Document layout detection data
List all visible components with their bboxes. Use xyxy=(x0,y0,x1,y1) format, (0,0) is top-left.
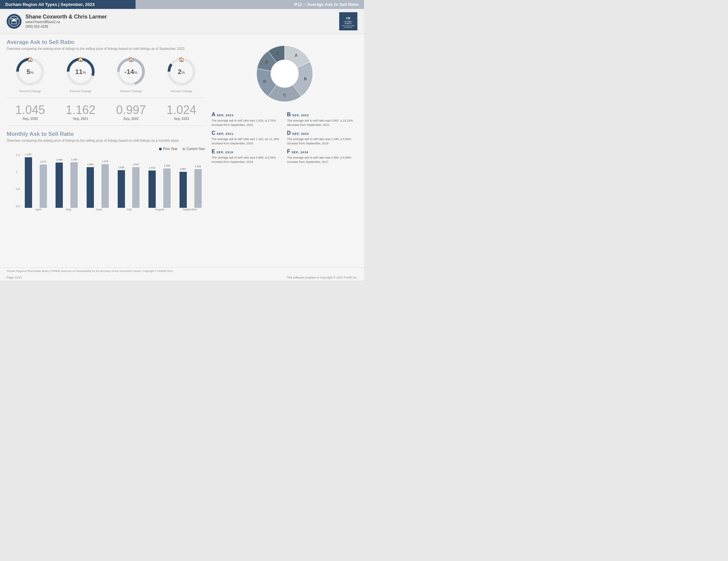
y-label-3: 0.8 xyxy=(16,187,20,191)
prior-year-label: Prior Year xyxy=(163,147,178,151)
bar-prior-1: 1.098 xyxy=(52,163,66,208)
legend-descriptions: A Sep, 2023 The average ask to sell rati… xyxy=(212,112,357,164)
bar-current-rect-3 xyxy=(132,167,140,208)
legend-period-A: Sep, 2023 xyxy=(217,114,234,117)
footer-page: Page 12/13 This software program is Copy… xyxy=(0,275,364,280)
legend-period-D: Sep, 2020 xyxy=(292,132,309,136)
legend-desc-D: D Sep, 2020 The average ask to sell rati… xyxy=(287,130,357,145)
legend-desc-A: A Sep, 2023 The average ask to sell rati… xyxy=(212,112,282,127)
legend-desc-E: E Sep, 2019 The average ask to sell rati… xyxy=(212,149,282,164)
big-num-item-3: 1.024 Sep, 2023 xyxy=(158,103,205,121)
big-num-item-2: 0.997 Sep, 2022 xyxy=(107,103,155,121)
pie-label-E: E xyxy=(265,60,268,64)
house-icon-1: 🏠 xyxy=(78,57,83,62)
big-num-value-1: 1.162 xyxy=(57,103,104,117)
legend-prior-year: Prior Year xyxy=(159,147,178,151)
legend-letter-E: E xyxy=(212,149,215,155)
prior-year-dot xyxy=(159,148,162,150)
bar-current-rect-4 xyxy=(163,169,171,208)
donut-sign-2: % xyxy=(134,70,138,75)
y-label-2: 1 xyxy=(16,171,20,174)
pie-label-B: B xyxy=(304,77,307,81)
pie-label-C: C xyxy=(283,93,286,98)
header-left: Durham Region All Types | September, 202… xyxy=(0,0,136,9)
legend-text-D: The average ask to sell ratio was 1.045,… xyxy=(287,137,357,145)
chart-legend: Prior Year Current Year xyxy=(7,147,205,151)
bar-group-3: 1.016 1.047 xyxy=(114,167,143,208)
donut-inner-2: -14 % xyxy=(124,68,138,76)
donut-label-3: Percent Change xyxy=(171,90,192,93)
svg-text:CB: CB xyxy=(346,17,350,20)
logo-icon: TRREB xyxy=(8,16,20,27)
bar-current-4: 1.033 xyxy=(160,169,174,208)
y-label-1: 1.2 xyxy=(16,153,20,157)
monthly-section: Monthly Ask to Sell Ratio Overview compa… xyxy=(7,131,205,218)
bar-prior-2: 1.048 xyxy=(83,167,98,208)
bar-current-2: 1.079 xyxy=(98,164,112,208)
x-label-2: June xyxy=(84,208,114,211)
page-subtitle: P12 :: Average Ask to Sell Ratio xyxy=(294,2,359,7)
bar-prior-label-4: 1.012 xyxy=(149,166,155,169)
svg-text:BANKER: BANKER xyxy=(345,22,352,24)
donut-value-group-0: 5 % xyxy=(26,68,34,76)
pie-chart: ABCDEF xyxy=(250,39,319,108)
header-title: Durham Region All Types | September, 202… xyxy=(5,2,95,7)
section-desc: Overview comparing the asking price of l… xyxy=(7,47,205,51)
bar-current-label-5: 1.024 xyxy=(195,165,201,168)
donut-container-1: 🏠 11 % xyxy=(64,55,97,88)
donut-value-group-2: -14 % xyxy=(124,68,138,76)
donut-percent-2: -14 xyxy=(124,68,134,76)
bar-current-rect-5 xyxy=(194,169,202,208)
donut-inner-3: 2 % xyxy=(178,68,185,76)
bar-group-4: 1.012 1.033 xyxy=(145,169,174,208)
left-panel: Average Ask to Sell Ratio Overview compa… xyxy=(7,39,205,262)
current-year-dot xyxy=(182,148,185,150)
bar-current-label-4: 1.033 xyxy=(164,164,170,167)
bar-prior-rect-1 xyxy=(56,163,63,208)
donut-sign-0: % xyxy=(30,70,34,75)
house-icon-2: 🏠 xyxy=(128,57,134,62)
bar-current-label-3: 1.047 xyxy=(133,163,139,166)
agent-website: www.PowerofBluex2.ca xyxy=(25,20,107,24)
bar-prior-label-0: 1.157 xyxy=(25,153,32,156)
bar-group-1: 1.098 1.102 xyxy=(52,162,81,208)
pie-label-F: F xyxy=(277,51,279,56)
monthly-desc: Overview comparing the asking price of l… xyxy=(7,139,205,143)
bar-current-rect-1 xyxy=(70,162,78,208)
bar-current-label-1: 1.102 xyxy=(71,158,77,161)
agent-logo: TRREB xyxy=(7,14,21,29)
big-num-label-3: Sep, 2023 xyxy=(158,117,205,121)
legend-period-C: Sep, 2021 xyxy=(217,132,234,136)
coldwell-banker-icon: CB COLDWELL BANKER R.M.R. REAL ESTATE BR… xyxy=(341,14,356,29)
footer-disclaimer: Toronto Regional Real Estate Board (TRRE… xyxy=(0,267,364,275)
x-label-5: September xyxy=(175,208,205,211)
copyright: This software program is Copyright © 202… xyxy=(286,276,357,279)
pie-label-A: A xyxy=(295,53,298,58)
donut-item-0: 🏠 5 % Percent Change xyxy=(7,55,54,93)
bar-prior-label-2: 1.048 xyxy=(87,163,94,166)
bar-group-2: 1.048 1.079 xyxy=(83,164,112,208)
legend-letter-D: D xyxy=(287,130,291,136)
current-year-label: Current Year xyxy=(186,147,205,151)
bar-prior-4: 1.012 xyxy=(145,171,159,208)
legend-desc-header-F: F Sep, 2018 xyxy=(287,149,357,155)
big-num-value-3: 1.024 xyxy=(158,103,205,117)
legend-letter-C: C xyxy=(212,130,216,136)
bar-prior-rect-2 xyxy=(87,167,94,208)
bar-group-0: 1.157 1.077 xyxy=(21,157,51,208)
pie-section: ABCDEF xyxy=(212,39,357,108)
bar-prior-label-5: 0.997 xyxy=(180,168,186,171)
donut-item-3: 🏠 2 % Percent Change xyxy=(158,55,205,93)
bar-current-1: 1.102 xyxy=(67,162,81,208)
legend-text-B: The average ask to sell ratio was 0.997,… xyxy=(287,119,357,127)
page-number: Page 12/13 xyxy=(7,276,22,279)
agent-phone: (905) 852-4338 xyxy=(25,24,107,29)
legend-letter-A: A xyxy=(212,112,216,118)
bar-current-label-2: 1.079 xyxy=(102,160,108,163)
legend-desc-B: B Sep, 2022 The average ask to sell rati… xyxy=(287,112,357,127)
bar-prior-3: 1.016 xyxy=(114,170,128,208)
x-label-3: July xyxy=(114,208,144,211)
bar-prior-rect-0 xyxy=(25,157,32,208)
y-axis: 1.2 1 0.8 0.6 xyxy=(16,153,21,208)
agent-info: TRREB Shane Coxworth & Chris Larmer www.… xyxy=(7,14,107,29)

#### Problem details
For each line above that includes "house", make a copy.

#### Result of this exercise
house-icon-1: 🏠 xyxy=(78,57,83,62)
house-icon-2: 🏠 xyxy=(128,57,134,62)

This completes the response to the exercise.